Court Upholds Honolulu Ordinance Banning Helicopter-towing Aerial Ads

JANUARY 9, 2002

The 9th Circuit Court of Appeals today upheld Honolulu's ban on aerial advertising, affirming U.S. District Judge Helen Gillmor's October 1998 denial of a challenge to the city ordinance brought by SkySign International. (Skysign Intern., Inc. v. City and County of Honolulu)

SkySign filed suit in October 1997, after the Honolulu City Council moved to ban the flights. The company had drawn community complaints over its use of a helicopter at night to tow an electronic sign 8 feet high and 36 feet long.

Gillmor ruled that the state had an overwhelming aesthetic interest in what happened in the air because Hawaii's economy depends heavily on the beauty of the islands.
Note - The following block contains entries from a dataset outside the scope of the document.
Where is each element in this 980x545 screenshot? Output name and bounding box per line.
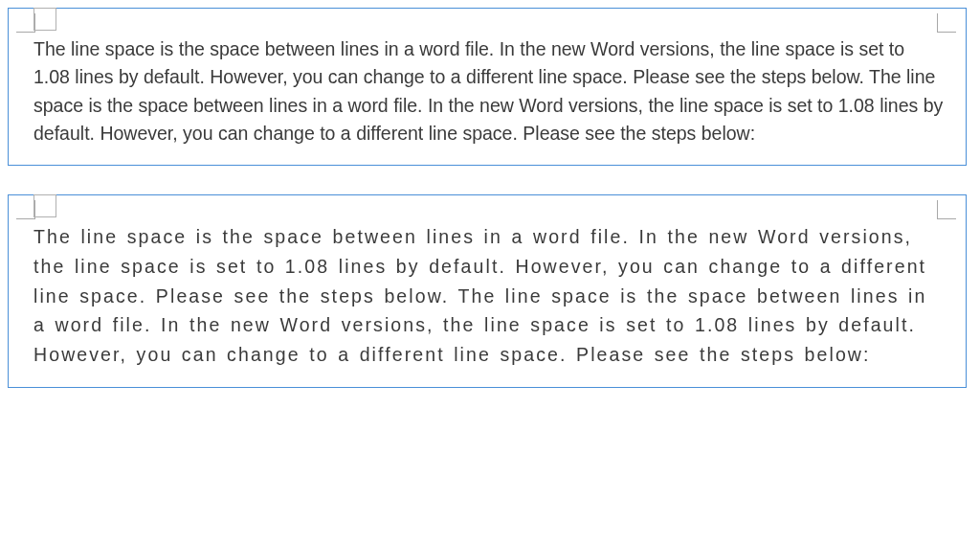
text-box-expanded-spacing[interactable]: The line space is the space between line…	[8, 194, 967, 388]
crop-mark-top-left	[16, 200, 35, 219]
crop-mark-top-right	[937, 13, 956, 33]
crop-mark-top-right	[937, 200, 956, 219]
text-box-normal-spacing[interactable]: The line space is the space between line…	[8, 8, 967, 166]
paragraph-expanded[interactable]: The line space is the space between line…	[33, 222, 945, 370]
paragraph-normal[interactable]: The line space is the space between line…	[33, 35, 945, 148]
crop-mark-top-left	[16, 13, 35, 33]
SkySign argued that state laws do not apply to the skies and that all regulation of air traffic was the responsibility of the Federal Aviation Administration which had granted it certificates to operate over Oahu. FAA officials at the time said local ordinances could not preempt FAA regulations.

However, the court said, "advertising is an area traditionally subject to regulation under the states' police power, and we therefore presume that federal law does not displace Honolulu's regulatory authority over advertising absent a clear statement of the federal intent to do so."

In its ruling the appeals court noted that the FAA waivers given SkySign contained a provision explicitly noting that the operator was aware of local ordinances relating to aerial signs.

SkySign's attorney, David Gierlach, was in a meeting and not immediately available to comment on the ruling, his office said.